Will yield results like:

 oid 0x959755L BTrees.OOBTree.OOBucket
last updated: 2011-04-15 13:31:28.380634, tid=0x38DA88B79173877L
refers to invalid object:
	oid 0x0135ca66 missing: ''

oid 0x135CA59L Products.ATContentTypes.content.document.ATDocument
last updated: 2011-04-11 22:21:16.544874, tid=0x38D941D46976A11L
refers to invalid objects:
	oid 0x0135ca65 missing: ''
	oid 0x0135ca5c missing: ''

oid 0x135CA6AL BTrees.OOBTree.OOBTree
last updated: 2011-04-11 22:16:14.294142, tid=0x38D94183CFD03CCL
refers to invalid object:
	oid 0x0135ca6b missing: ''

Testing Out The Bad Object

from ZODB.utils import p64
from persistent import Persistent
obj = app._p_jar[p64(0x959755L)]
obj

Should give the error:

2011-05-24 09:23:31 ERROR ZODB.Connection Couldn't load state for 0x0135ca59
Traceback (most recent call last):
  File "/opt/Zope/buildout-cache/eggs/ZODB3-3.8.4wc1-py2.4-linux-x86_64.egg/ZODB/Connection.py", line 811, in setstate
    self._setstate(obj)
  File "/opt/Zope/buildout-cache/eggs/ZODB3-3.8.4wc1-py2.4-linux-x86_64.egg/ZODB/Connection.py", line 870, in _setstate
    self._reader.setGhostState(obj, p)
  File "/opt/Zope/buildout-cache/eggs/ZODB3-3.8.4wc1-py2.4-linux-x86_64.egg/ZODB/serialize.py", line 604, in setGhostState
    state = self.getState(pickle)
  File "/opt/Zope/buildout-cache/eggs/ZODB3-3.8.4wc1-py2.4-linux-x86_64.egg/ZODB/serialize.py", line 597, in getState
    return unpickler.load()
  File "/opt/Zope/buildout-cache/eggs/ZODB3-3.8.4wc1-py2.4-linux-x86_64.egg/ZODB/serialize.py", line 471, in _persistent_load
    return self.load_oid(reference)
  File "/opt/Zope/buildout-cache/eggs/ZODB3-3.8.4wc1-py2.4-linux-x86_64.egg/ZODB/serialize.py", line 537, in load_oid
    return self._conn.get(oid)
  File "/opt/Zope/buildout-cache/eggs/ZODB3-3.8.4wc1-py2.4-linux-x86_64.egg/ZODB/Connection.py", line 244, in get
    p, serial = self._storage.load(oid, self._version)
  File "/opt/Zope/buildout-cache/eggs/ZODB3-3.8.4wc1-py2.4-linux-x86_64.egg/ZEO/ClientStorage.py", line 712, in load
    return self.loadEx(oid, version)[:2]
  File "/opt/Zope/buildout-cache/eggs/ZODB3-3.8.4wc1-py2.4-linux-x86_64.egg/ZEO/ClientStorage.py", line 735, in loadEx
    data, tid, ver = self._server.loadEx(oid, version)
  File "/opt/Zope/buildout-cache/eggs/ZODB3-3.8.4wc1-py2.4-linux-x86_64.egg/ZEO/ServerStub.py", line 196, in loadEx
    return self.rpc.call("loadEx", oid, version)
  File "/opt/Zope/buildout-cache/eggs/ZODB3-3.8.4wc1-py2.4-linux-x86_64.egg/ZEO/zrpc/connection.py", line 699, in call
    raise inst # error raised by server
POSKeyError: 0x0135ca65

Fixing It

Basically, you're going to need to replace the offending object with a placeholder object and then deleted that object after there is no longer a missing object.

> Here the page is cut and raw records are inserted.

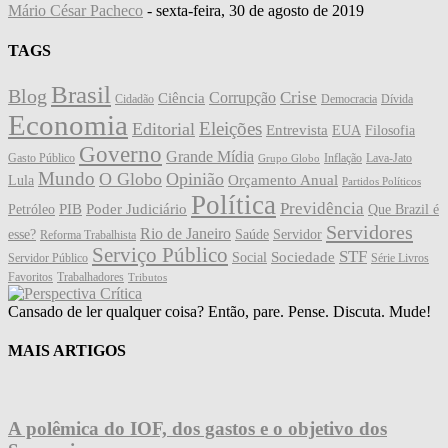
Mário César Pacheco
-
sexta-feira, 30 de agosto de 2019
TAGS
Brasil
Blog
Crise
Corrupção
Ciência
Cidadão
Democracia
Dívida
Economia
Eleições
Editorial
Entrevista
EUA
Filosofia
Governo
Grande Mídia
Gasto Público
Inflação
Lava-Jato
Grupo Globo
Mundo
O Globo
Opinião
Orçamento Anual
Lula
Partidos Políticos
Política
Previdência
PIB
Poder Judiciário
Petróleo
Que Brazil é
Servidores
Rio de Janeiro
esse?
Saúde
Servidor
Reforma Trabalhista
Serviço Público
STF
Sociedade
Social
Servidor Público
Série Livros
Favoritos
Trabalhadores
Tributos
Cansado de ler qualquer coisa? Então, pare. Pense. Discuta. Mude!
MAIS ARTIGOS
A polêmica do IOF, dos gastos e o objetivo dos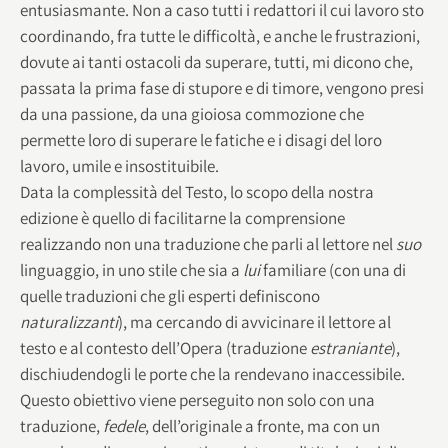
entusiasmante. Non a caso tutti i redattori il cui lavoro sto
coordinando, fra tutte le difficoltà, e anche le frustrazioni,
dovute ai tanti ostacoli da superare, tutti, mi dicono che,
passata la prima fase di stupore e di timore, vengono presi
da una passione, da una gioiosa commozione che
permette loro di superare le fatiche e i disagi del loro
lavoro, umile e insostituibile.
Data la complessità del Testo, lo scopo della nostra
edizione è quello di facilitarne la comprensione
realizzando non una traduzione che parli al lettore nel
suo
linguaggio, in uno stile che sia a
lui
familiare (con una di
quelle traduzioni che gli esperti definiscono
naturalizzanti
), ma cercando di avvicinare il lettore al
testo e al contesto dell’Opera (traduzione
estraniante
),
dischiudendogli le porte che la rendevano inaccessibile.
Questo obiettivo viene perseguito non solo con una
traduzione,
fedele
, dell’originale a fronte, ma con un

from ZODB.utils import p64
from persistent import Persistent

replace_obj = Persistent()
replace_obj._p_oid = p64(0x0135ca66)
replace_obj._p_jar = app._p_jar
app._p_jar._register(replace_obj)
app._p_jar._added[p64(0x0135ca66)] = replace_obj
import transaction
transaction.commit()

obj = app._p_jar[p64(0x959755L)]
obj 

Now you'll be able to delete the object. The object could be in a list(item), dict(item) or a content type which will all require different methods to delete it.

Read-only Public Site

Making your public site read-only will prevent even a compromised site from taking any damage--even if a malicious user does somehow gain access, they can't save any different data to the database.

There are a few ways to do this:

• Zope Replication Services(ZRS) allow you replicate a read-write backend private server to a read-only public facing site
• You can also use RelStorage for you zeoserver. Then use the replication facilities provided by some RDMSs to replicate to a read-only zeoserver on the public site.
• It is also possible to have read-only zeo clients connected to a read-write zeo server.
• zeoraid might even be an option(never tried it)

One thing to note is that there are some cases where Plone will try to write on read unfortunately. To get around this, I create a before commit event handler in a policy product to abort every transaction when the server is read-only. It's kind of hackish but a necessary evil to prevent a user from getting a nasty ReadOnly database error thrown at them. It would look something like:

from zope.component import adapter
from ZPublisher.interfaces import IPubBeforeCommit
import App.config
import transaction
configuration = App.config.getConfiguration()
readonly = configuration.read_only_database

@adapter(IPubBeforeCommit)
def abortTransactionOnReadOnly(event):
  if readonly:
    transaction.abort()
 

Rewrite Login URLs

You can also rewrite login urls on the public site to restrict anyone from seeing a login form. Just do normal rewrites at your proxy server.

Urls you'll want to rewrite are:

• /manage
• /login
• /logged_out
• /require_login
• /acl_users

This will prevent anyone from seeing a login form and an unauthorized page.

You also might want to disable basic auth on the proxy server.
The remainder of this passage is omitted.